Despite the recognition by EMC and other data storage vendors, opinions differ on how far open source storage has come.
"I still wouldn't say that there were a lot of open source storage apps," said Jason Williams, CTO at Digitar of Boise, Idaho, a company that makes heavy use of Linux and Sun (NASDAQ: JAVA) open source software.
Greg Schulz, senior analyst and founder of StorageIO Group, is more upbeat about the state of open source storage offerings.
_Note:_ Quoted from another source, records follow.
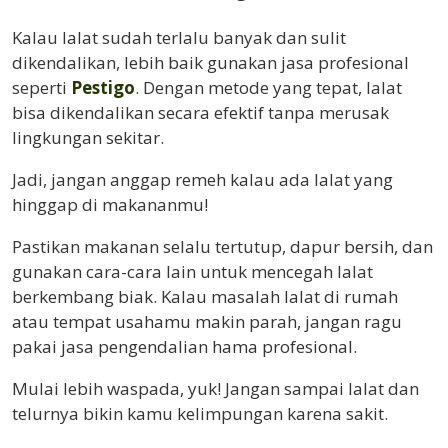
Kalau lalat sudah terlalu banyak dan sulit
dikendalikan, lebih baik gunakan jasa profesional
seperti
Pestigo
. Dengan metode yang tepat, lalat
bisa dikendalikan secara efektif tanpa merusak
lingkungan sekitar.
Jadi, jangan anggap remeh kalau ada lalat yang
hinggap di makananmu!
Pastikan makanan selalu tertutup, dapur bersih, dan
gunakan cara-cara lain untuk mencegah lalat
berkembang biak. Kalau masalah lalat di rumah
atau tempat usahamu makin parah, jangan ragu
pakai jasa pengendalian hama profesional.
Mulai lebih waspada, yuk! Jangan sampai lalat dan
telurnya bikin kamu kelimpungan karena sakit.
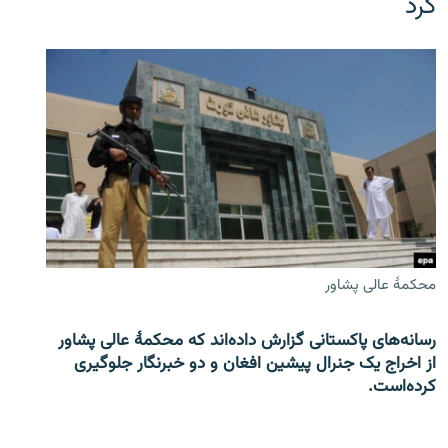
کرد
محکمۀ عالی پشاور
رسانه‌های پاکستانی گزارش داده‌اند که محکمۀ عالی پشاور
از اخراج یک جنرال پیشین افغان و دو خبرنگار جلوگیری
کرده‌است.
"There is a wide variety of open source storage solutions and applications from different sources, ranging from volume managers, iSCSI and NAS stacks, file systems, clustered file systems, object-based storage solutions, dedupe and compression, among others, not to mention all of the propriety or commercial solutions that may leverage open source technology embedded into turnkey solutions and products," said Schulz. "Of traditional server and storage vendors, Sun is probably the most notable and vocal around open source storage, along with many smaller startup vendors."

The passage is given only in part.